The two men spent hours walking around the 1.1 million-square-foot mall, talking about transforming Vallco into a super-regional center with a downtown atmosphere, large restaurants and international tenants.
Now Wong and his partners, Emily Chen and John Nguyen, are the official owners of Vallco.
Sometime before Thanksgiving Wong plans to open a restaurant similar to Dynasty—Wong's 900-seat restaurant in San Jose—only bigger. Retailers of different ethnicities and products are now scrambling to lease the lower level of the mall, which has been almost completely vacant in recent years.
"We are expecting a very robust fourth quarter," Rohde said.
Wong, 52, is an influential businessman who is well-connected in both the Chinese and Vietnamese communities. He is the owner of a chain of stores called Jade Galore Jewelry & Watch Co., which has stores in Milpitas, San Francisco and Cupertino. He also turned a former Price Club warehouse on Story Road into a Vietnamese-themed indoor mall, Grand Century Shopping Center. His wife, Sylvia Tang, and her father publish the weekly magazine Trieu Thanh.

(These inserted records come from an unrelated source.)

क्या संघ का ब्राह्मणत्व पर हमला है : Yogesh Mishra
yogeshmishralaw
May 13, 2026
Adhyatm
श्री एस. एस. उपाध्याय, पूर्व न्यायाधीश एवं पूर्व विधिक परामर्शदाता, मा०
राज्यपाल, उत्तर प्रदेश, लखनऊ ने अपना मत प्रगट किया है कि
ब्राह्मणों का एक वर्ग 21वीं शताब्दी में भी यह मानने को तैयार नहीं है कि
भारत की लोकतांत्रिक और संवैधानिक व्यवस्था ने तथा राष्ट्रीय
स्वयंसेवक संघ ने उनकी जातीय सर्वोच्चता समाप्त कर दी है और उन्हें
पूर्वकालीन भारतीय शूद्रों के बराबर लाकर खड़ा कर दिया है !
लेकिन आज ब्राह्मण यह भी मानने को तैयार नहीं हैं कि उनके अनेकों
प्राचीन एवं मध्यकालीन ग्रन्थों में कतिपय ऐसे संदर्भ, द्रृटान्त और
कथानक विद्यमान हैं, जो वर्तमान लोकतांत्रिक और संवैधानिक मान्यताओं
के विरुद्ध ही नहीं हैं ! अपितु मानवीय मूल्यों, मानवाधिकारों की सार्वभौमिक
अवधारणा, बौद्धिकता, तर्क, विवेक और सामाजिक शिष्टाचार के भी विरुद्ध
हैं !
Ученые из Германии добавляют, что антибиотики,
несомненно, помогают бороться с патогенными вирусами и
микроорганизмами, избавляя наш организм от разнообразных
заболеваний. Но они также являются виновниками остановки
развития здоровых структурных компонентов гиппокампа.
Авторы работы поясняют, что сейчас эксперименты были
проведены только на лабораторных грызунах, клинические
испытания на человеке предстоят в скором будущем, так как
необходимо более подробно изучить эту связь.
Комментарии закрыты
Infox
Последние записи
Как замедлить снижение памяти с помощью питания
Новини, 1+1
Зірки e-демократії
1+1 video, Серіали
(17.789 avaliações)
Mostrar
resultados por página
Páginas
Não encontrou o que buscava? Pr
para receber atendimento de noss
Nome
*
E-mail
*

Still, Wong remains an enigma for many.
Wong has kept a low profile since he took over Vallco. He didn't contact Cupertino city officials and discuss his ideas about Vallco with them until after he acquired the mall. He dismissed the rumor that he would make Vallco an Asian marketplace. He simply said he wouldn't and that was all he had to say.

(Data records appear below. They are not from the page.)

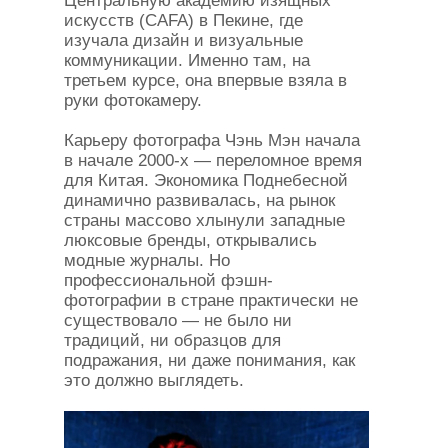
Центральную академию изящных
искусств (CAFA) в Пекине, где
изучала дизайн и визуальные
коммуникации. Именно там, на
третьем курсе, она впервые взяла в
руки фотокамеру.
Карьеру фотографа Чэнь Мэн начала
в начале 2000-х — переломное время
для Китая. Экономика Поднебесной
динамично развивалась, на рынок
страны массово хлынули западные
люксовые бренды, открывались
модные журналы. Но
профессиональной фэшн-
фотографии в стране практически не
существовало — не было ни
традиций, ни образцов для
подражания, ни даже понимания, как
это должно выглядеть.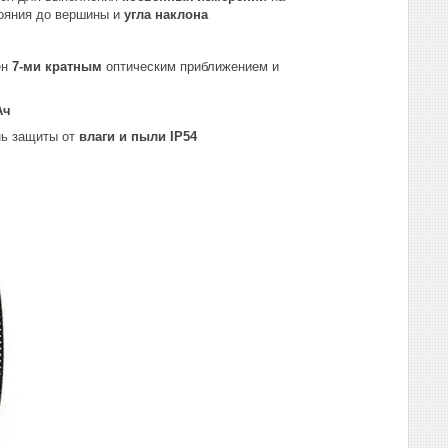
ояния до вершины и
угла наклона
ен
7-ми кратным
оптическим приближением и
Ач
ь защиты от
влаги и пыли IP54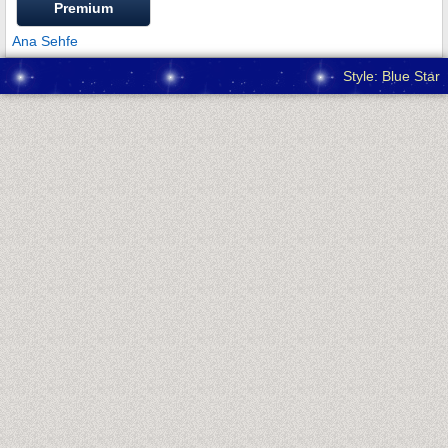
Premium
Ana Sehfe
Style: Blue Star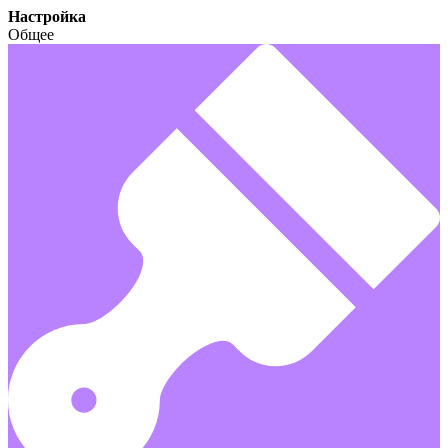
Настройка
Общее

"It is useless to talk," Wong said in an interview. "It's more efficient to prove myself with action."
That is exactly what Wong has been doing for the past two months. He is busy planning for the opening of the restaurant, which will boast the biggest banquet hall in Cupertino.

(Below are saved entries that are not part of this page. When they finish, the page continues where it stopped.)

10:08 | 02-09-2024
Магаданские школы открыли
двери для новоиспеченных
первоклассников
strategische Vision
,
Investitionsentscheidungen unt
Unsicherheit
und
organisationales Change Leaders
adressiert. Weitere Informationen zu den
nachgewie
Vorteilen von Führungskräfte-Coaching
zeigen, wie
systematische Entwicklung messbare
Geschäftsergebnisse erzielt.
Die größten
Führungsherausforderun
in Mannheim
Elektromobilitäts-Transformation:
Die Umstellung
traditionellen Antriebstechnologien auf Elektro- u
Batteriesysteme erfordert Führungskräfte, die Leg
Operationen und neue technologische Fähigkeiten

"The success of the restaurant is important to me," Wong said. "People will believe I can make Vallco successful once they see the restaurant is doing well."
That he doesn't want unnecessary attention is another reason Wong keeps a low profile.
"As a Chinese saying goes, big trees attract wind," Wong said in his native Mandarin language. "If you are famous, people will envy you or criticize you."
In that aspect, Wong is very typical of a Chinese merchant, always cautious, calculating and courteous. He often conducts his business meetings and interviews over lunch or dinner at Dynasty.
"Lunch and dinner are the only time he can sit down and talk," said Wong's wife, Tang. "Alan is a multitasking workaholic."
At a recent dinner business meeting, Wong talked to a business friend in Cantonese over his ever-jangling cell phone, reviewed the blueprint of his new restaurant and urged the guests to get more Chinese roast garlic chicken while following every word of the conversation between the guests.
"Alan is fast-faced," Rohde said. "He just keeps moving and moving. That's good. That's how you get things done."